For all of Kalish’s adult life, until shortly before she died at the age of 91, her family thought she had abandoned her daughter in Poland in the 1920s and run away from her. Only shortly before she died − which was years after her daughter’s premature death − did Kalish seek to correct the mistaken impression and tell her remarkable life’s story. This memoir complements an earlier account that she published in 1970.
It’s a story that turned Kalish into a symbol of a strong woman, brave and rebellious, who left the family − known for its ties to revered rabbis − in which she had grown up in Poland and charted an independent and secular course for herself in pre-state Israel. Not only do those circumstances make her case very unusual, but also the fact that Kalish actually set the story down in writing, in contrast to other women of that era, living under similar conditions, who opted to downplay, forget or flee their pasts.
Dr. Avriel Bar-Levav, of the Open University’s department of history, philosophy and Jewish studies, recently received Kalish’s memoirs, in the form of a small booklet, from her family. Bar-Levav, co-editor of the 2012 book “Secularization in Jewish Culture” (Open University, in Hebrew), together with Ron Margolin and Shmuel Feiner, gave Kalish’s work to Haaretz, and it is being presented here for the first time.
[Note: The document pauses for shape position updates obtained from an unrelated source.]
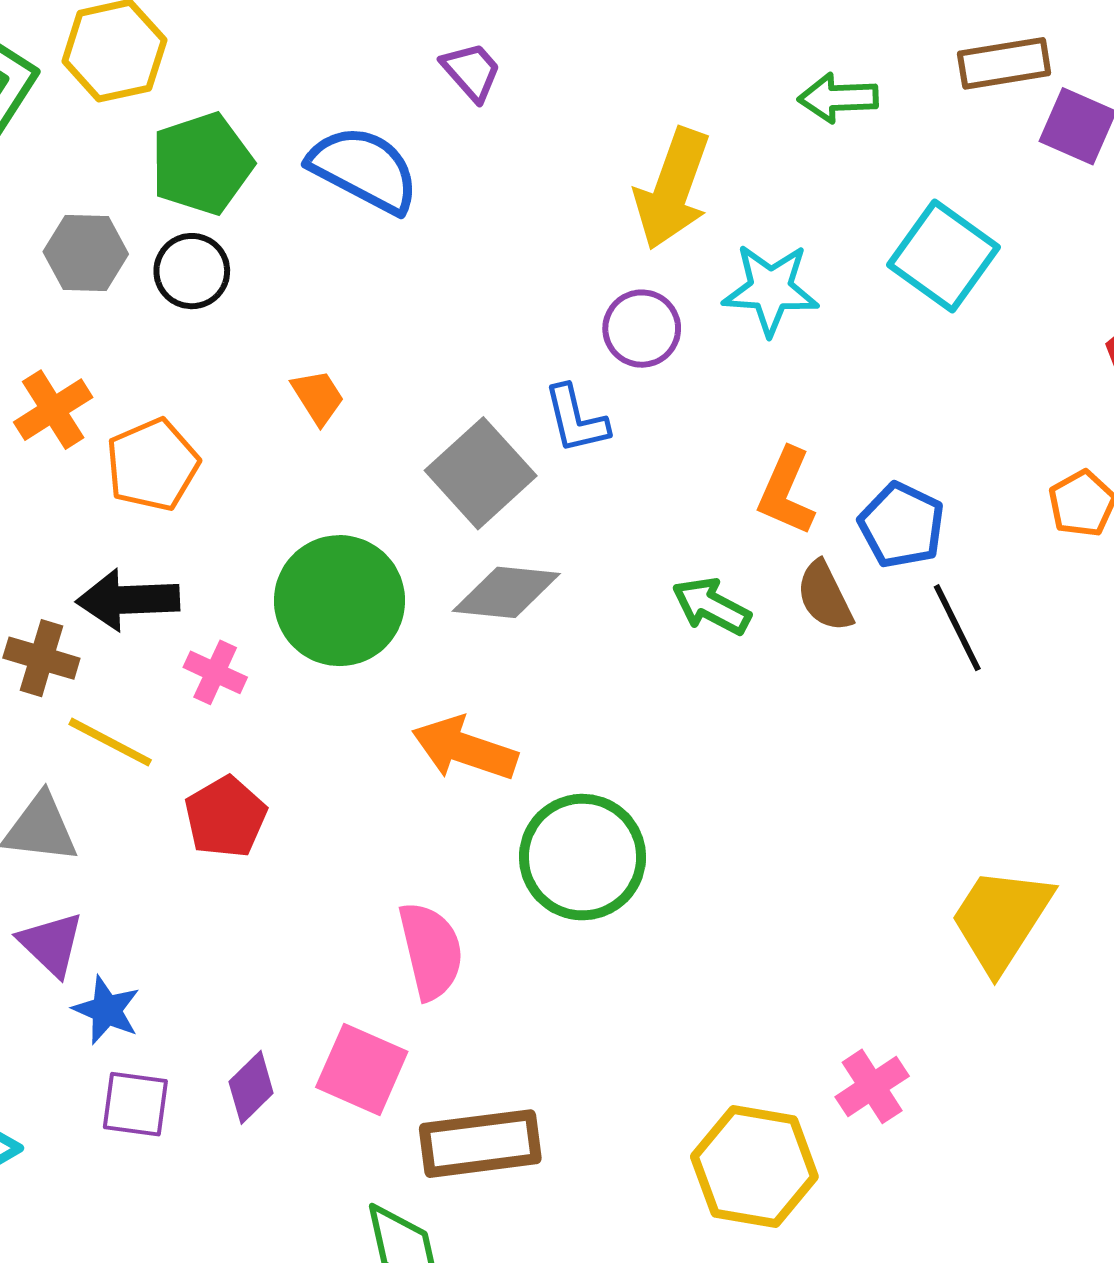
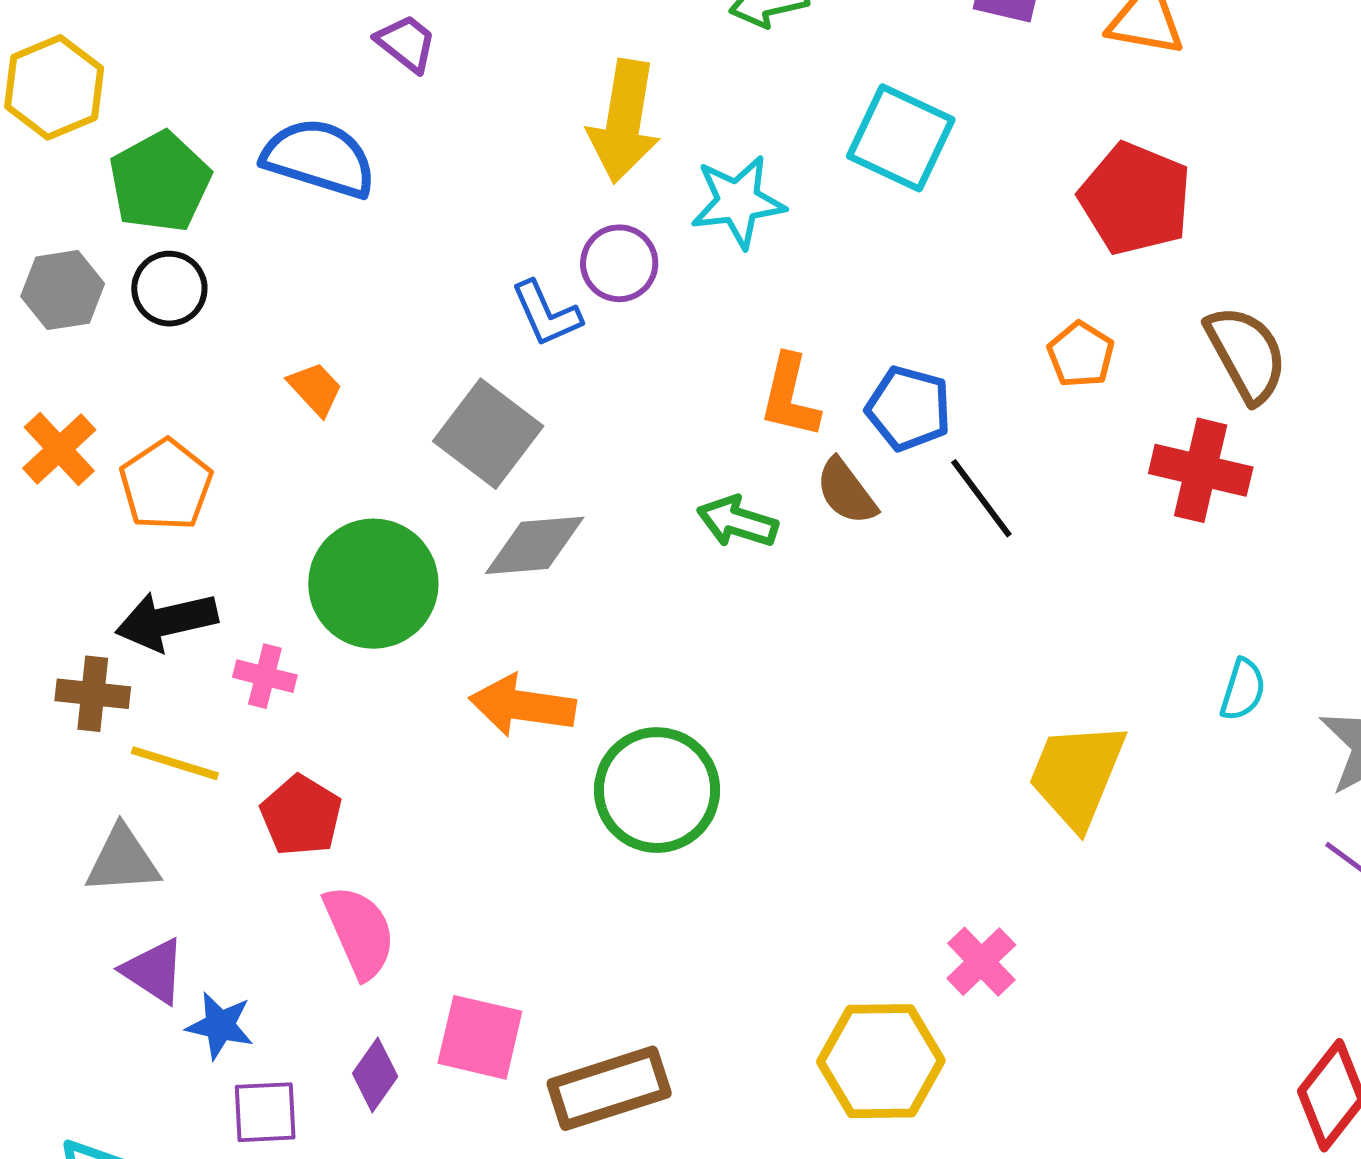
blue L-shape: (576, 419) -> (546, 314), moved
pink semicircle: (431, 951) -> (359, 932), moved

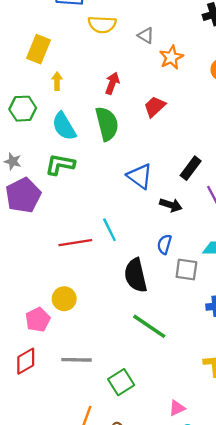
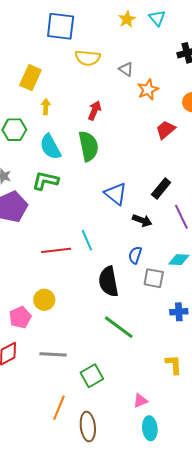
red trapezoid: (155, 107) -> (166, 130), moved

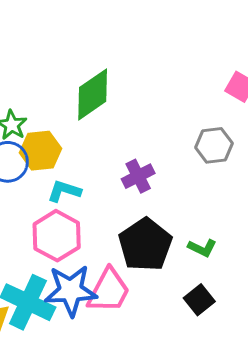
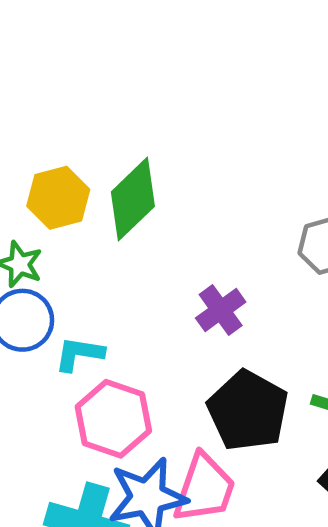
yellow hexagon: (40, 151) -> (58, 198), moved
cyan L-shape: (64, 191) -> (79, 354), moved

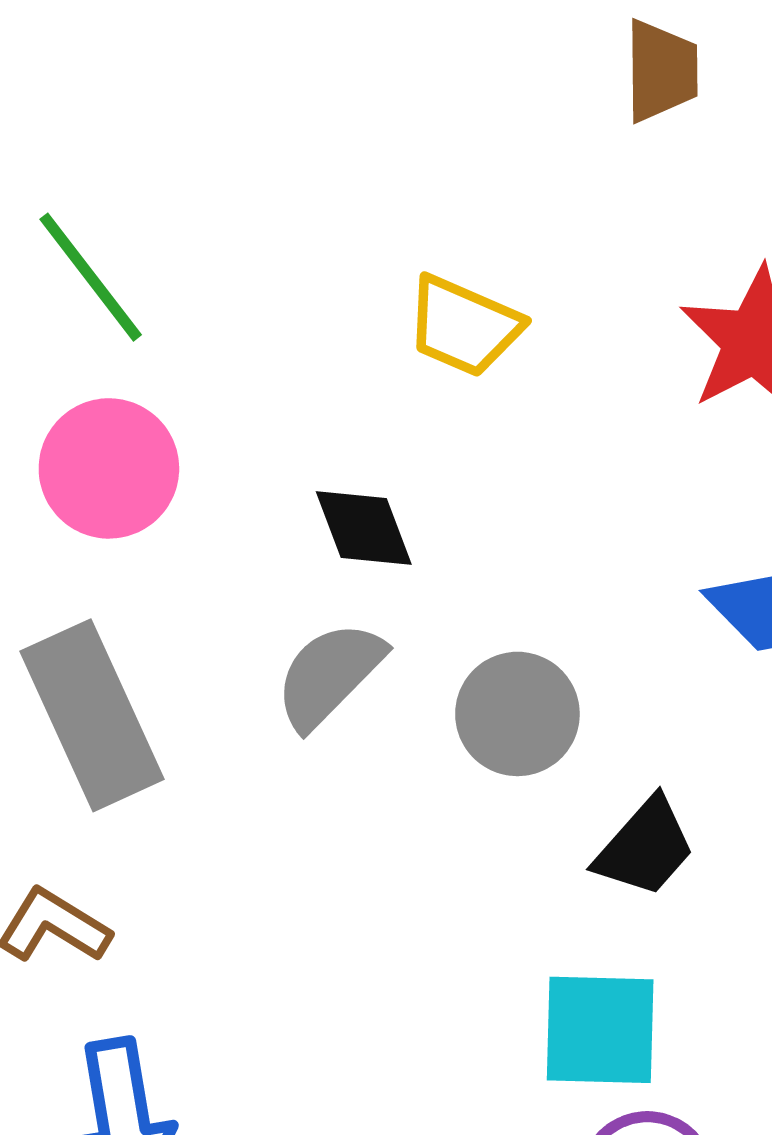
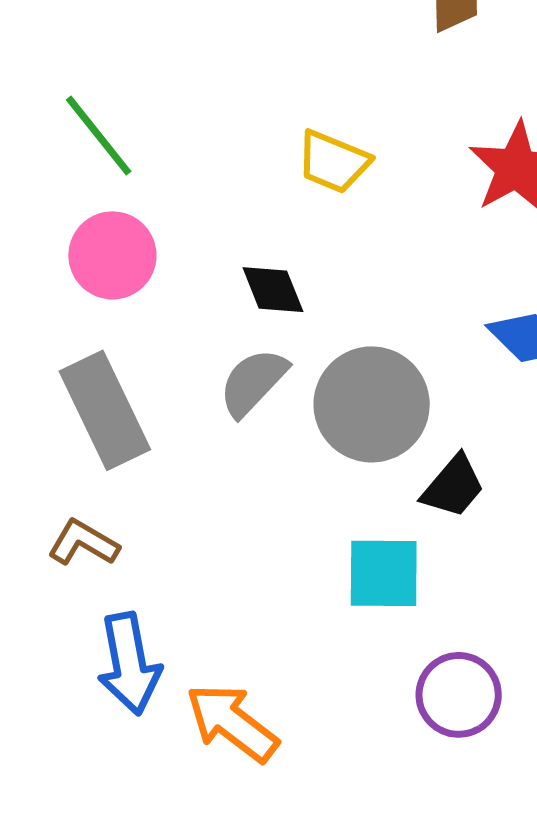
gray circle: (517, 714) -> (372, 404), size x1.5
cyan square: (600, 1030) -> (384, 573), moved

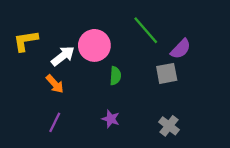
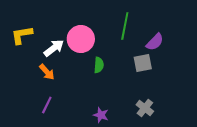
green line: (146, 30) -> (125, 26), turned 52
purple star: (111, 119) -> (101, 115), moved

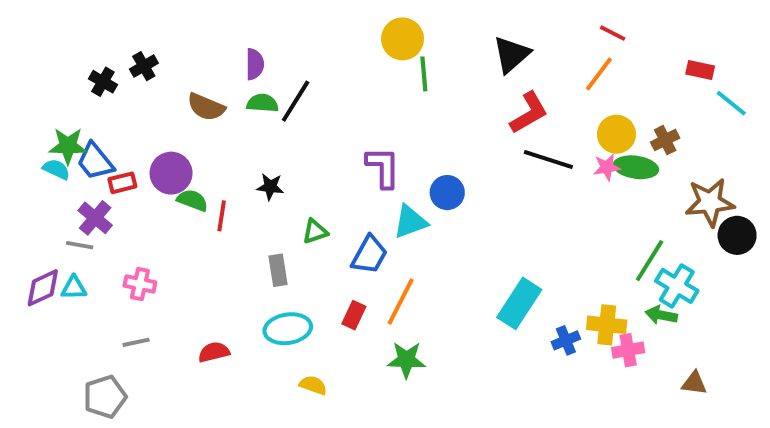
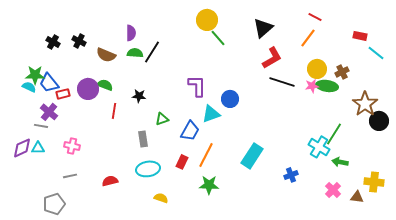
black cross: (144, 66) -> (79, 41), moved, turned -32
green line: (424, 74) -> (218, 38), turned -36
green semicircle: (192, 200) -> (105, 85), moved
brown star: (710, 202) -> (365, 104), turned -30
cyan cross: (677, 286) -> (319, 147), moved
cyan rectangle: (519, 303) -> (252, 156), moved
yellow cross: (607, 325) -> (374, 182), moved
pink cross: (628, 350) -> (333, 190), moved, turned -35

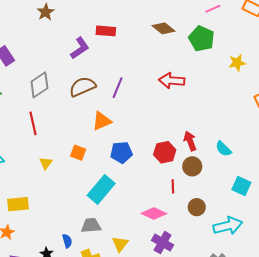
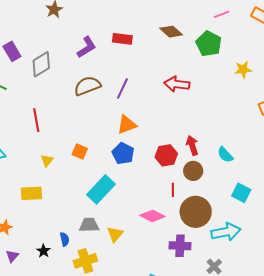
red rectangle: (106, 31) -> (122, 39), moved
gray diamond: (39, 85) -> (41, 64), moved
orange triangle: (102, 121) -> (127, 125), moved
blue pentagon: (121, 152) -> (123, 153), turned 30
yellow rectangle: (18, 204) -> (31, 193), moved
brown circle: (197, 207) -> (196, 212), size x1.8
purple cross: (163, 243) -> (180, 246), moved, turned -30
yellow triangle: (120, 244) -> (115, 234), moved

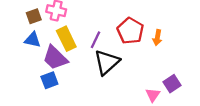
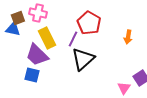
red pentagon: (130, 31) -> (89, 23), moved
blue triangle: (33, 40) -> (13, 29), moved
blue square: (49, 80) -> (32, 75), turned 35

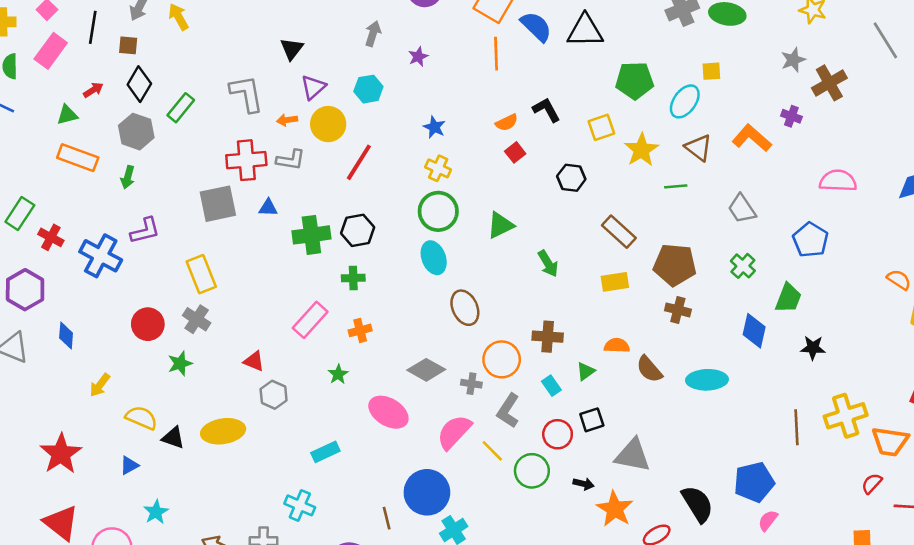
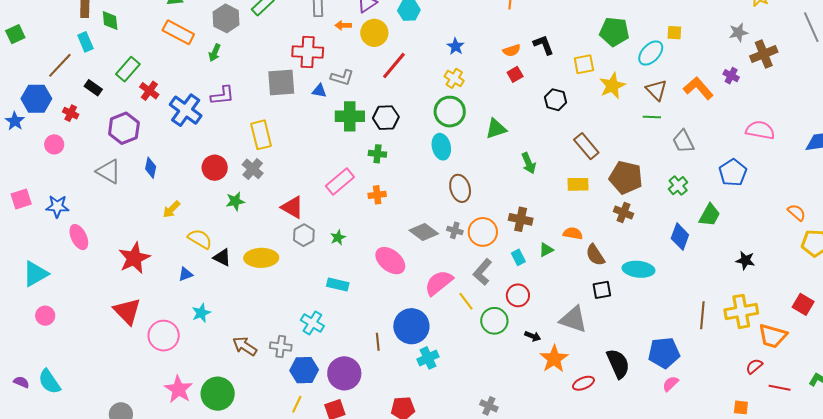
gray L-shape: (291, 160) -> (342, 77), moved
green line: (676, 186) -> (652, 117), moved
black star: (813, 348) -> (745, 260), moved
red triangle: (254, 361) -> (292, 207), size x1.4
green star: (338, 374) -> (338, 237), moved
gray cross: (471, 384) -> (455, 230), moved
black square: (592, 420) -> (602, 290), moved
cyan rectangle: (325, 452) -> (338, 285), turned 30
Kalish, granddaughter of the Rebbe of Warka and daughter of the Rebbe of Otwock, was born in 1903 in Maciejowice, Poland. Despite her descent from a Hasidic dynasty, she was captivated by the charms of the new, secular spirit of the 1920s, which was the product of the political and social revolutions sweeping Europe at the time. Her father took notice of this. “One of those days, he said to me with a sad laugh, although without a hint of complaint: ‘Your soul is secular,’” she wrote in “My Yesterday,” first published in Yiddish in 1963, and in an expanded Hebrew edition in 1970.
Her secular tendencies grew more pronounced, she wrote in her later memoir, as she began to read “modern books in Yiddish by ‘heretic’ writers, who write about freedom of religion, women’s liberation and the like.”
She added: “I lived life my own way and as I pleased. I read different books, ones that were strictly forbidden among us, I went to the theater and to concerts in secret, lest Father find out − heaven forbid − since these things were forbidden ... I had a group of male and female friends, all children from Hasidic homes who had also turned to ‘bad culture’ ... We decided, my friends and I, that we would correspond with each other. Everyone would write me a joint letter. They wrote to me in Yiddish, about, among other things, ‘heretic’ literature and highly forbidden matters.”
After her father’s death, in 1919, she moved in with the parents of her rabbinical student husband, the Kaminers, who were related to the Gerer Rebbe and lived on a lavish estate in Polczyn. She, however, take her husband’s name. “The boys sat studying Talmud day and night, and the girls were housewives and took care of their small children,” she wrote, adding that her husband’s mother, Malka Kaminer, headed the household. “She ruled over everything and took great pride in her lofty family origins.”
The good relations between the two women quickly came to an end, after Malka discovered Kalish’s correspondence with her friends from Warsaw. “Gradually the relations between me and my mother-in-law cooled to the point where one time, after a serious conversation, she said to me, ‘You are not suited to the lifestyle of Polczyn − actually, you want to live differently, in your own way,’” Kalish wrote. “It is true that I felt like an alien transplant. The conversations with my mother-in-law deteriorated, until one day she forced me to leave the house.”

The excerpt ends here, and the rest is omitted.